-------- TASK DATA

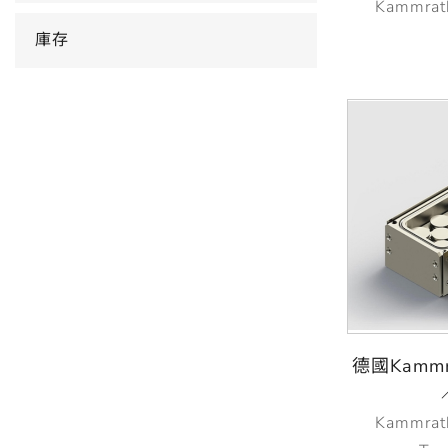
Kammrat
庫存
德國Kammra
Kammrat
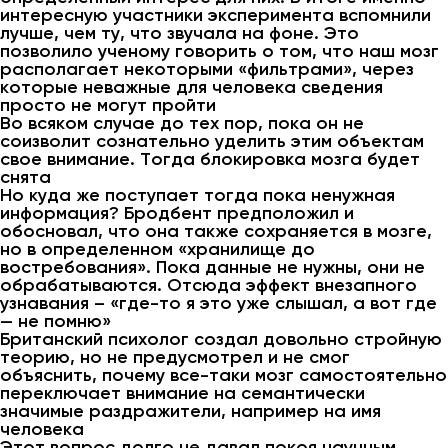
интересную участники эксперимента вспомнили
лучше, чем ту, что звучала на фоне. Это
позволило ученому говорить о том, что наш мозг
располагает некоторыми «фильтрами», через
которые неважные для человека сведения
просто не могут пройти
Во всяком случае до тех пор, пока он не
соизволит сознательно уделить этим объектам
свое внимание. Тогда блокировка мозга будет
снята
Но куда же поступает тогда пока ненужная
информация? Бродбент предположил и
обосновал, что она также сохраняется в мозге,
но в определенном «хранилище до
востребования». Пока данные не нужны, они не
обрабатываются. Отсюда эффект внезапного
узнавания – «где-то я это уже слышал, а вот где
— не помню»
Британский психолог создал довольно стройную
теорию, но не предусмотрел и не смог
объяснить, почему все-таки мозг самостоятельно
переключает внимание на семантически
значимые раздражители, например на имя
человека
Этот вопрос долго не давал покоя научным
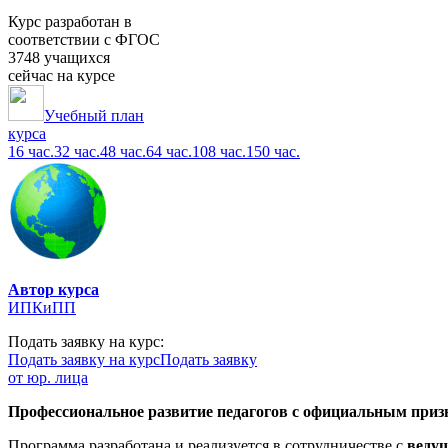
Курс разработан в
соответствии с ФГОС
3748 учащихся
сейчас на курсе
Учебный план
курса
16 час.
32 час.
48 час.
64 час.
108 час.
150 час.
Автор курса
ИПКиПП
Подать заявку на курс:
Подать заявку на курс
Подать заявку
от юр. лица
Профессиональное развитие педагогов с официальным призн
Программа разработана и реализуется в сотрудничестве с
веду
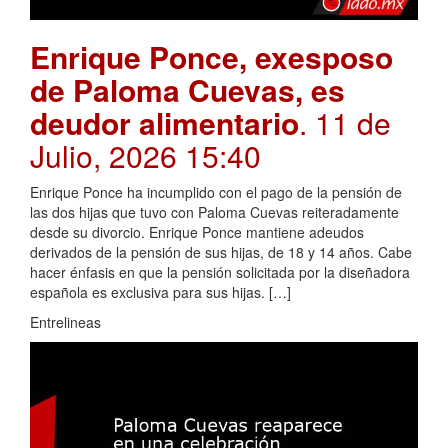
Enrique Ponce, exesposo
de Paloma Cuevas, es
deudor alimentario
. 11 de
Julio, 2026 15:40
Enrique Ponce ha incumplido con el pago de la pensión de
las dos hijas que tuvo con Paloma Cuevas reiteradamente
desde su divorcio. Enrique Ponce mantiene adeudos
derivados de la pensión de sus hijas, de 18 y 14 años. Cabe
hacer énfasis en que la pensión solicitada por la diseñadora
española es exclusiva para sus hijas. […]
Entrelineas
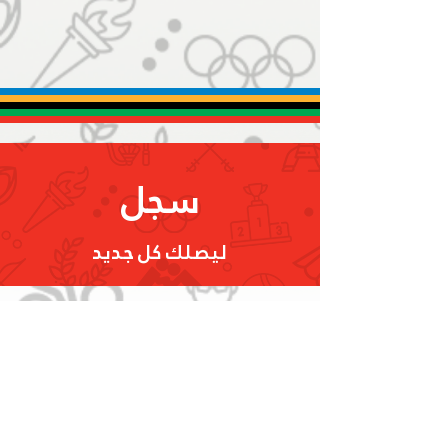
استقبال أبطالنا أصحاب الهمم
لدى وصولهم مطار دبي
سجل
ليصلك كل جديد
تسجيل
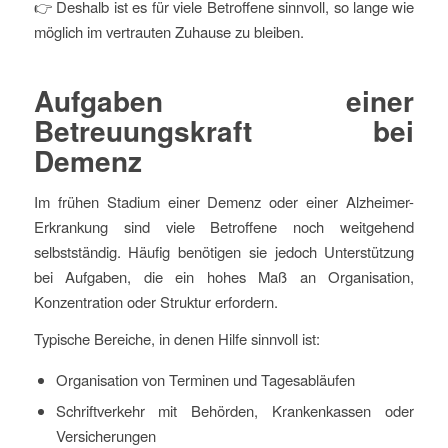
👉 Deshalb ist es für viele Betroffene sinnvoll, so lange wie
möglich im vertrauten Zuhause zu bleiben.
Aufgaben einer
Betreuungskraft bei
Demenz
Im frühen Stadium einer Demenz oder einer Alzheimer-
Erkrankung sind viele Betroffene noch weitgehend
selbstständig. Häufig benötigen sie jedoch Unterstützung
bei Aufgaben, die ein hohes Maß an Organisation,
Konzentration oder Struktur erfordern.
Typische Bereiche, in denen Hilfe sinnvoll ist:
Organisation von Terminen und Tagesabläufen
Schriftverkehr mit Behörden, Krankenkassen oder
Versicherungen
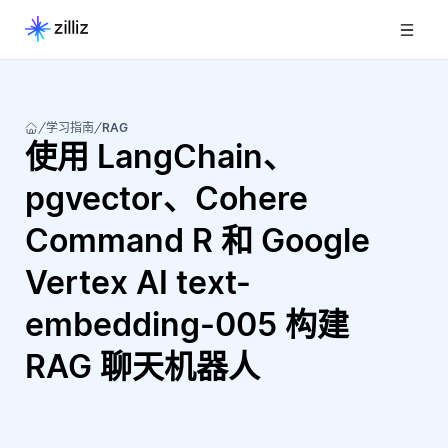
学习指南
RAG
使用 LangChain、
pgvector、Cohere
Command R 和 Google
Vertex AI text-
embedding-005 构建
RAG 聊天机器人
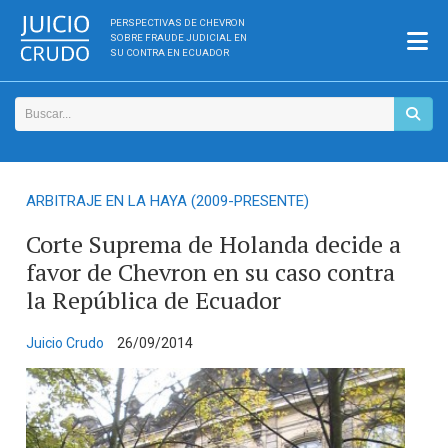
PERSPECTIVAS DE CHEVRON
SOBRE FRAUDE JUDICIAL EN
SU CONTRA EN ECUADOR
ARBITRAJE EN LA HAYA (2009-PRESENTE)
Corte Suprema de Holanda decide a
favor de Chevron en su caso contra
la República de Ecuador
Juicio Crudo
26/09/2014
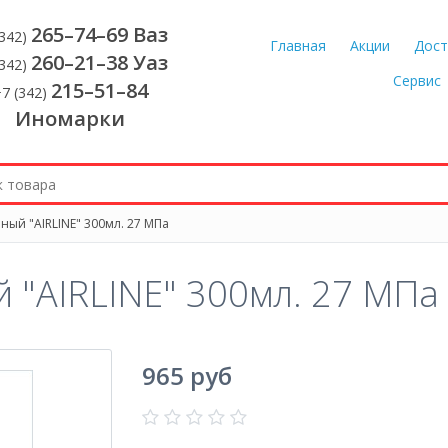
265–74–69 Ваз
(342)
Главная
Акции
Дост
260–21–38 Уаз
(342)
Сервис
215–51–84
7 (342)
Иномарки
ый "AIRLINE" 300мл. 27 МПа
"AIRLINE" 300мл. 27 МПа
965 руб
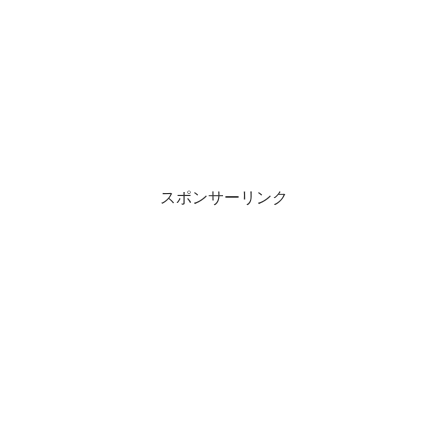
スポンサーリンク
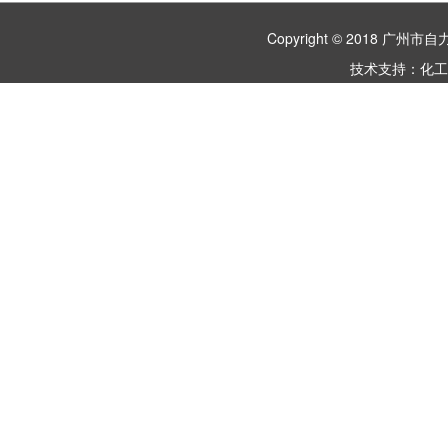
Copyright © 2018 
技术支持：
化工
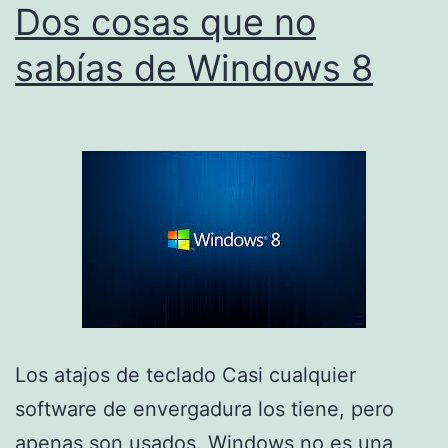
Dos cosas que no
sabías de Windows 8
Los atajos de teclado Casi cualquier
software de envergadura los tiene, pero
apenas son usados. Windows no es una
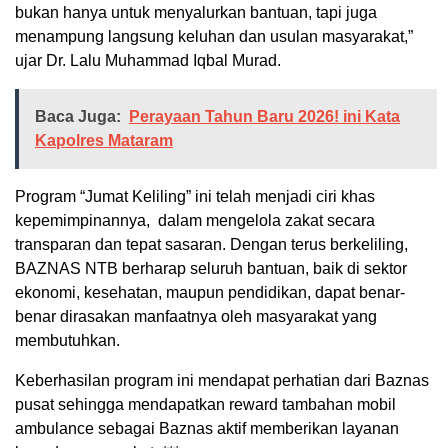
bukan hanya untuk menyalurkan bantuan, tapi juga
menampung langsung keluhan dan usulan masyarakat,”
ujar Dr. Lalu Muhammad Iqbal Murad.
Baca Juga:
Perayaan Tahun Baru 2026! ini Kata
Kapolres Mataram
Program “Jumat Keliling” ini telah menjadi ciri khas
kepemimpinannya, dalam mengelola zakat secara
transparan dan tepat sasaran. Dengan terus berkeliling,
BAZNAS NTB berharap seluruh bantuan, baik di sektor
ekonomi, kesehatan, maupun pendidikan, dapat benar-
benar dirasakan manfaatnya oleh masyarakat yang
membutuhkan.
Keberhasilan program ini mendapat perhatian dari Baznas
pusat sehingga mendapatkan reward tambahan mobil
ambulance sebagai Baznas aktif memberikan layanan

----------------
-------- TASK DATA

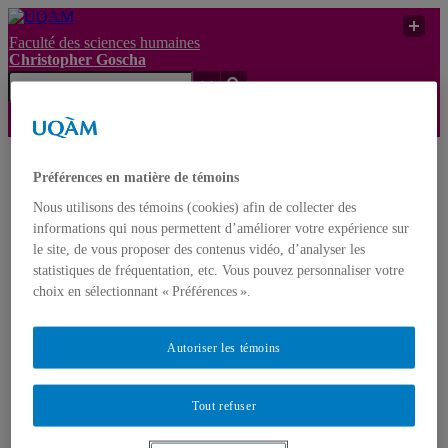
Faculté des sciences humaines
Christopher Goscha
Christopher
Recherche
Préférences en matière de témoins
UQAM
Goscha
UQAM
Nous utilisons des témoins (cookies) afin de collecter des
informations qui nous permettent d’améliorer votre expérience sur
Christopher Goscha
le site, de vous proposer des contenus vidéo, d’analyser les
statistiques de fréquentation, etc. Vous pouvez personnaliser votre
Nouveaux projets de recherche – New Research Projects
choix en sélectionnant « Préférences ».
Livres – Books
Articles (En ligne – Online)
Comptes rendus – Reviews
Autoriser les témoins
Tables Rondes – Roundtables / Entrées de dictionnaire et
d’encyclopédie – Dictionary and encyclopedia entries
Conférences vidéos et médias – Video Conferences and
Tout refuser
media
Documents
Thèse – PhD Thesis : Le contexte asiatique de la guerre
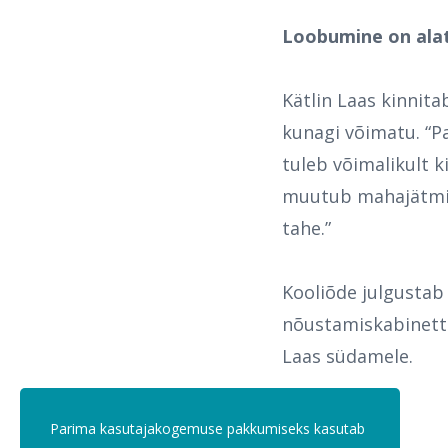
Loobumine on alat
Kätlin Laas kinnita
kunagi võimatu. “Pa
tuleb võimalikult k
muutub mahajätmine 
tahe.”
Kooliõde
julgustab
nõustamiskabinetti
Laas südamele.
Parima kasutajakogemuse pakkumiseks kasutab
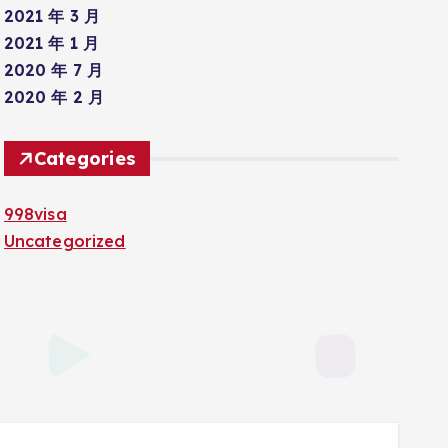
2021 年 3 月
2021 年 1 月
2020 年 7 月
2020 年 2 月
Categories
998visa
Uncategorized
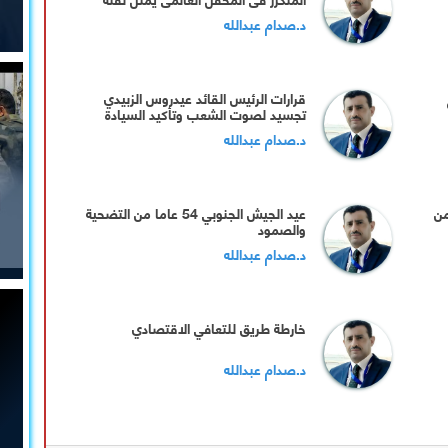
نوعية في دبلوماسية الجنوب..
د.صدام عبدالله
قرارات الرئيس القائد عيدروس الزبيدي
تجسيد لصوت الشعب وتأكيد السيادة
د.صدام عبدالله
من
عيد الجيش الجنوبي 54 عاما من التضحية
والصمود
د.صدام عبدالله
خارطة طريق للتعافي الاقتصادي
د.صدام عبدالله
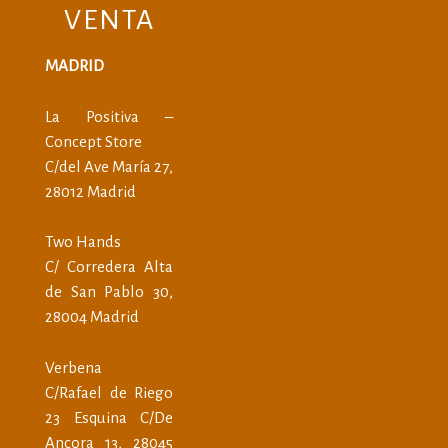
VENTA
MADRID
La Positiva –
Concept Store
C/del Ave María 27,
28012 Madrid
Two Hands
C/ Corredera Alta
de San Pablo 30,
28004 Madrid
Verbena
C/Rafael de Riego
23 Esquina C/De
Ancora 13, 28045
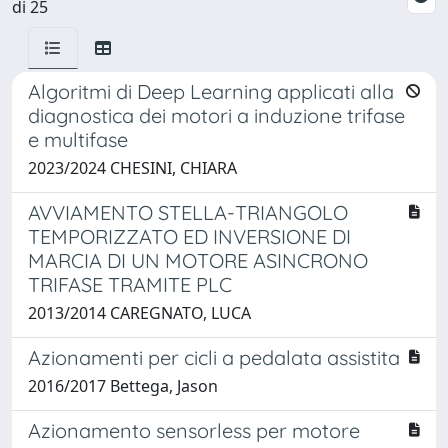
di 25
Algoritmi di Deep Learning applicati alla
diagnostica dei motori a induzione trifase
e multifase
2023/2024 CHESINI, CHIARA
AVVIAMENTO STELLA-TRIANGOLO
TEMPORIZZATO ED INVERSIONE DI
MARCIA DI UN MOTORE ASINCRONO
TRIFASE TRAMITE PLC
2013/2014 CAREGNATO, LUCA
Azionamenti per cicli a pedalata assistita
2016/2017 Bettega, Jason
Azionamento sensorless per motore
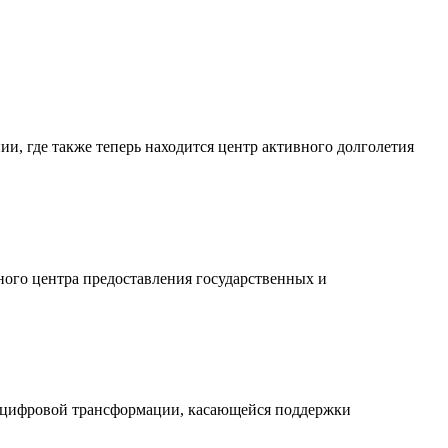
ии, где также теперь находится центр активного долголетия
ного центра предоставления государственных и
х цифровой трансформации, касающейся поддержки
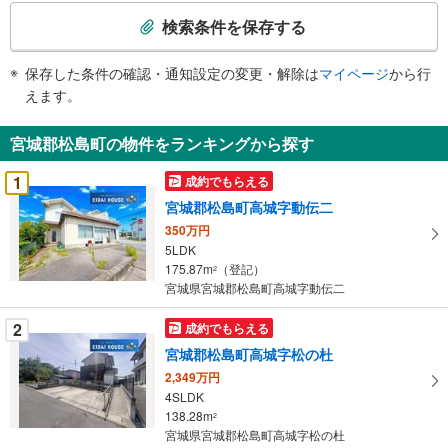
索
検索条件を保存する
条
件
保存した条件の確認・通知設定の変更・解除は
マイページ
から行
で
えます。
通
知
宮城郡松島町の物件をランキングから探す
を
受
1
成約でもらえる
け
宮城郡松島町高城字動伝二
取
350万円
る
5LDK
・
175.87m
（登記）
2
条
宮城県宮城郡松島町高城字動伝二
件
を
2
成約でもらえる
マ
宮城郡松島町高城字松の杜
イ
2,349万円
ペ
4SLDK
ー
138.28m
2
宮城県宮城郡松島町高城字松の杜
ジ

----------------
-------- TASK DATA

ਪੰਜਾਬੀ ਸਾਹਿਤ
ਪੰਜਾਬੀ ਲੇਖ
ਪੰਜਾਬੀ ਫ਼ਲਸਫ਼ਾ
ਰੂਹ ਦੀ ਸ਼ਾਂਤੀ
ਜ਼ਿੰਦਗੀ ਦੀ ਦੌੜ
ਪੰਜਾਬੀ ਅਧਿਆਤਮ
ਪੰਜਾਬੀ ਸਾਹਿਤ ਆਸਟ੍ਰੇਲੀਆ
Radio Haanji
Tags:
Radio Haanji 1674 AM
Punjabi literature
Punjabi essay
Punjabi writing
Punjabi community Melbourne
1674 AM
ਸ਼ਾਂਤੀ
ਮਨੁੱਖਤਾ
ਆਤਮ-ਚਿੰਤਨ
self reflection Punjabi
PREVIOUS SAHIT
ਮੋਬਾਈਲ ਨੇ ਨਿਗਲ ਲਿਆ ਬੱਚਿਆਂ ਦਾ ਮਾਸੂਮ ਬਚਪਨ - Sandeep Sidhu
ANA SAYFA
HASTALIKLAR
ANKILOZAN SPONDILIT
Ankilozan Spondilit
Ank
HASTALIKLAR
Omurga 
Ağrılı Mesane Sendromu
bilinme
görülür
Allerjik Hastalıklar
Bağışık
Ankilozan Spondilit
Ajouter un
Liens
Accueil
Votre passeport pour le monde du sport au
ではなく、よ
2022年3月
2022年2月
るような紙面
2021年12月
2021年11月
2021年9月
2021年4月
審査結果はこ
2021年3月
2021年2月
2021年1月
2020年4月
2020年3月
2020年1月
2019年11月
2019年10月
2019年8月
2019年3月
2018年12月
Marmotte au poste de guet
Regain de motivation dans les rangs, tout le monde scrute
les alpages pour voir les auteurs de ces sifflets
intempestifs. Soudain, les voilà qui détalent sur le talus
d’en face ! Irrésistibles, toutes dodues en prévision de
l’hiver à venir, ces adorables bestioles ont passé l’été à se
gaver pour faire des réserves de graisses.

----------------

**TASK BRIEF**
With pictures omitted, repeat the entries above word for word from the line holding "Julio, 2026 15:40" down to the line holding "Typische Bereiche, in", keeping both of those lines.

**WRITTEN REPLY**
Julio, 2026 15:40
Enrique Ponce ha incumplido con el pago de la pensión de
las dos hijas que tuvo con Paloma Cuevas reiteradamente
desde su divorcio. Enrique Ponce mantiene adeudos
derivados de la pensión de sus hijas, de 18 y 14 años. Cabe
hacer énfasis en que la pensión solicitada por la diseñadora
española es exclusiva para sus hijas. […]
Entrelineas
استقبال أبطالنا أصحاب الهمم
لدى وصولهم مطار دبي
سجل
ليصلك كل جديد
تسجيل
👉 Deshalb ist es für viele Betroffene sinnvoll, so lange wie
möglich im vertrauten Zuhause zu bleiben.
Aufgaben einer
Betreuungskraft bei
Demenz
Im frühen Stadium einer Demenz oder einer Alzheimer-
Erkrankung sind viele Betroffene noch weitgehend
selbstständig. Häufig benötigen sie jedoch Unterstützung
bei Aufgaben, die ein hohes Maß an Organisation,
Konzentration oder Struktur erfordern.
Typische Bereiche, in denen Hilfe sinnvoll ist:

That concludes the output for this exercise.